The most interesting article I read today was *EWD831*, whose full title is *Why numbering should start as zero*. Djikstra argues persuasively that counting should start from zero, and thus that all arrays should be indexed beginning from zero. This runs counter to the natural intuition (and to what we are taught at school) that counting begins at 1.

In brief, Dijkstra’s argument runs like this. There are four possibilities for notating the range of numbers 1, …, 10 without using ellipsis notation, which can be ambiguous:

- 1 ≤
*i*< 11 - 0 <
*i*≤ 10 - 0 <
*i*< 11 - 1 ≤
*i*≤ 10

There are several desirable properties that we might want our system of notation to have. For example:

- (a) the difference between the bounds is equal to the number of terms in the sequence
- (b) two ranges are adjacent if the upper bound of one is equal to the lower bound of the other.

Both 1 and 2 satisfy these properties, but 3 and 4 don’t. If we want to use our notation to specify a range of natural numbers, then it seems sensible to ask for the following two properties:

- (c) the lower bound is a natural number
- (d) the upper bound is a natural number, even when defining the empty sequence

Property (c) is only satisfied by 1 and 4 and property (d) is only satisfied by 1 and 3 So we see that it is only notation 1 that satisfied all of the properties we desire.
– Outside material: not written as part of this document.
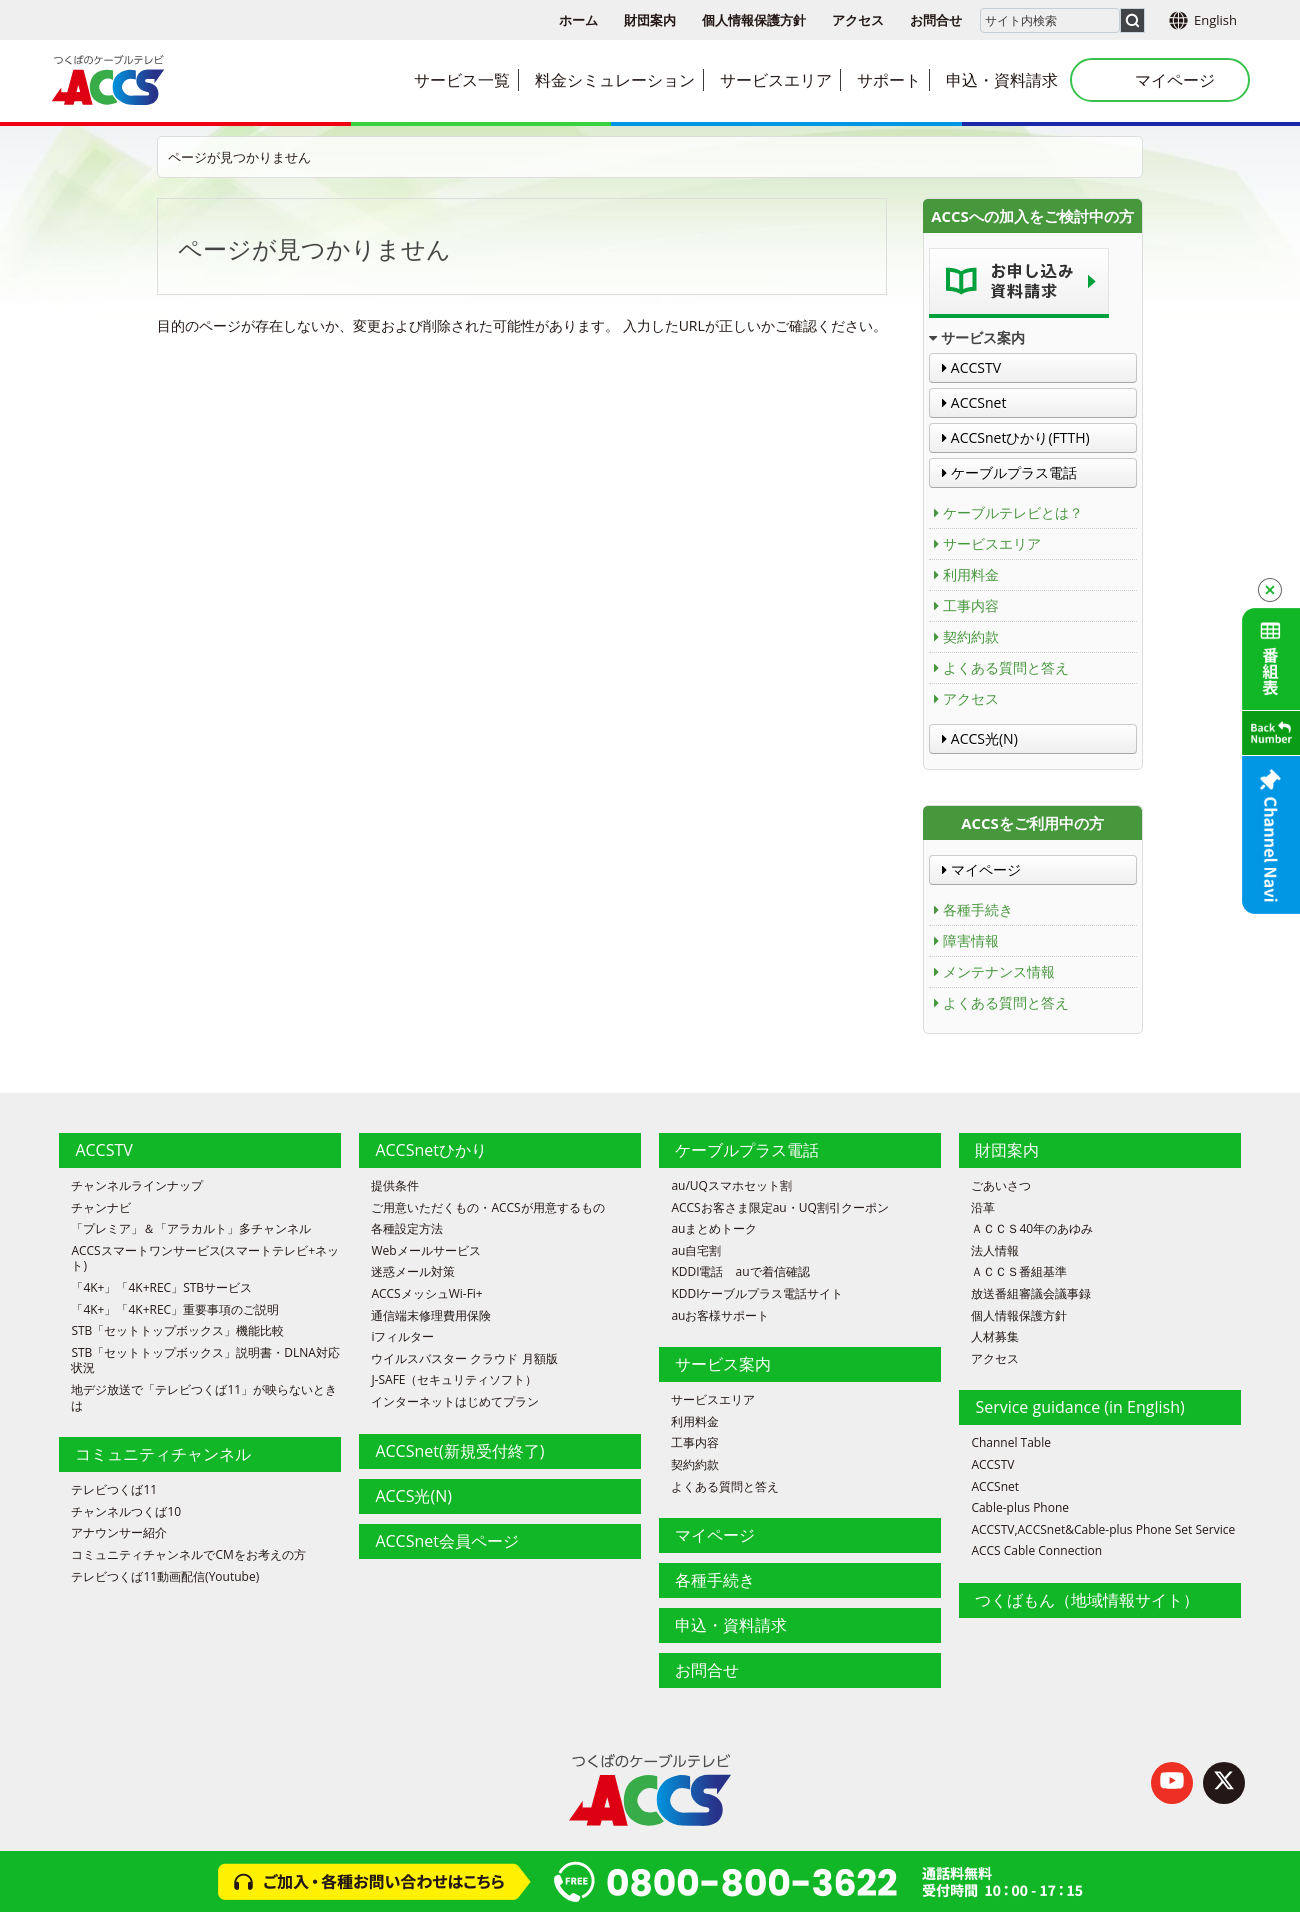 The width and height of the screenshot is (1300, 1912). What do you see at coordinates (978, 909) in the screenshot?
I see `各種手続き` at bounding box center [978, 909].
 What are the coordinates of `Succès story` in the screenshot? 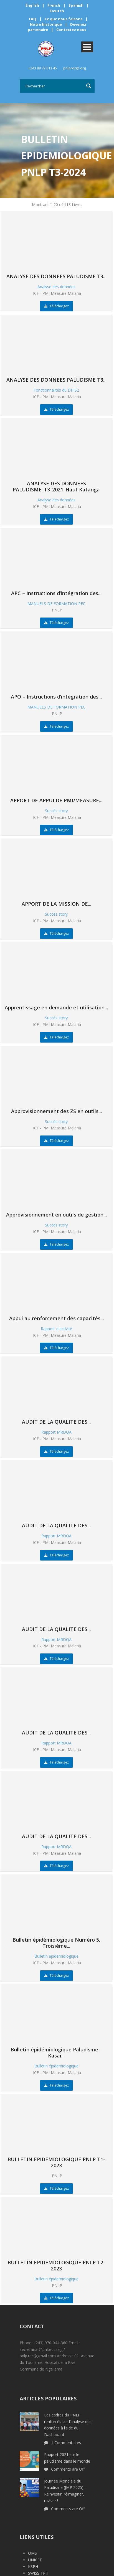 It's located at (56, 810).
Now we move on to the question of whether we should start indexing at 0 or at 1. This is simply an issue of aesthetics. If we want to describe the range of an array with *N* entries, then by starting at 0 we would write the range as 0 ≤ *i* < *N*, whereas if we start indexing at 1 then it is written as 1 ≤ *i* < *N*+1, which is significantly more ugly. So we see that we should start indexing at 0. Note that programming languages such as C, Java and Python all follow this convention, as do most widely adopted languages. The only commonly used languages I can think of that don’t use it are Fortran and R.

## 3 comments

Comments feed for this article

June 24, 2011 at 12:38 pm

Bill the LizardLanguages that use 1 as a base index are certainly in the minority. COBOL is the only other (formerly) commonly used language that I can think of that uses it. There’s an array system cross-reference list maintained on Wikipedia where I found a few others.

June 24, 2011 at 1:33 pm

Chris TaylorInteresting that ALGOL 68 based arrays at 1, given that Dijkstra himself was one of the designers of ALGOL 60.

June 25, 2011 at 9:12 am

commasterIf you know a little about assembly language and the underlying hardware, you will realize that zero-based index are more desirable.